私の住む滋賀県は、京都市と隣接し、琵琶湖がシンボルとなっています。近頃は琵琶湖一周を自転車で回る「ビワイチ」が人気であり、県外から多数の愛好家が滋賀県を訪れます。
またビワイチのほか、釣りや水上バイクなどの水のレジャー、スキーや登山などの山のレジャーも豊富であり、滋賀県は京阪神地方におけるリゾート地となっております。
滋賀県湖西部(琵琶湖の西側)では、昭和50年にかけて別荘分譲地の開発が進み、山裾に区画分譲された別荘地が広がり、琵琶湖岸でも同様の別荘や企業の保養所が見られます。
このようにセカンドハウス需要を見込んだ別荘地ですが、造成完了当初から思うように売れず、バブル崩壊を経て多くの空地が残存する団地となりました。その多くが調整区域に存しており、建築に関して制約が強く「売れない」土地になっています。
現在は一部がソーラー用地として利用されている程度で、閑散としております。管理する人もいないため、雑草が生い茂り道路も陥没が随所でみられ、住環境も劣悪となりつつあります。

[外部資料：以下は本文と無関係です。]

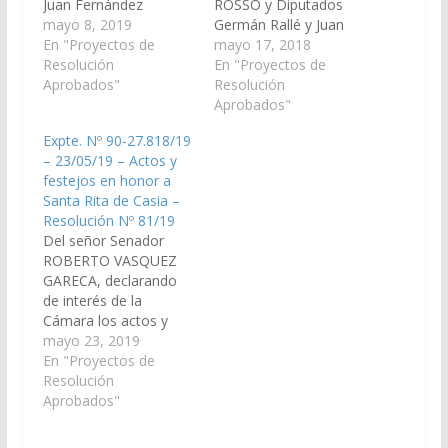
Juan Fernández
ROSSO y Diputados
Molina, declarando de
mayo 8, 2019
Germán Rallé y Juan
interés de ésta
En "Proyectos de
Fernández Molina,
mayo 17, 2018
Cámara, las
Resolución
declarando de interés
En "Proyectos de
actividades religiosas y
Aprobados"
de esta Cámara las
Resolución
culturales en Honor a
actividades religiosas y
Aprobados"
Santa Rita de Casia
culturales en honor a
Expte. Nº 90-27.818/19
que se llevará a cabo
Santa Rita de Casia,
– 23/05/19 – Actos y
el día 22 de mayo en el
que se llevarán a cabo
festejos en honor a
paraje Santa
el día 22 de mayo del
Santa Rita de Casia –
Rita. (Expte. Nº 90-
corriente año en el
Resolución Nº 81/19
27.767/19, a la
Paraje…
Del señor Senador
Comisión…
ROBERTO VASQUEZ
GARECA, declarando
de interés de la
Cámara los actos y
festejos que se
mayo 23, 2019
llevarán a cabo el día
En "Proyectos de
25 de mayo en honor
Resolución
a Santa Rita de Casia a
Aprobados"
realizarse en el paraje
La Arcadia,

そのような土地を相続した人は、相続財産の売却または譲渡を希望されますが、全く引き合いがなく、結局相続名義もそのままの放棄地となっております。まれに取引がありますが、大体が地縁関係者か、それこそ「嗜好品として」土地を保有する目的での購入者です。
このような、山村集落でも郊外の高齢化した団地でもない「第三の限界集落」としての別荘地をどうすればよいのか…検討すべき課題であると考えます。
話は飛んで、北海道のニセコ地区の話になりますが、当該地域は出資を希望する外資の定着と外国人観光客の増加により年間40%以上の地価上昇となっています。
多くの方は「外国資本ありきでの」繁栄だとお考えになるかも知れませんが、私はこのような状況の一因として「地域ブランド」が大きく左右していると思います。地域ブランドの確立が観光客の増加につながっていると思われ、結局、外国資本よりもまず、国内客にも認知されるようなブランドとしての「滋賀県」の確立が急務であると考えます。
滋賀県は琵琶湖のレジャーだけなのか、アピールできる日本の資産なのか、まずは滋賀県における状況について私たち住んでいる者のとらえ方が最初の課題となるでしょう。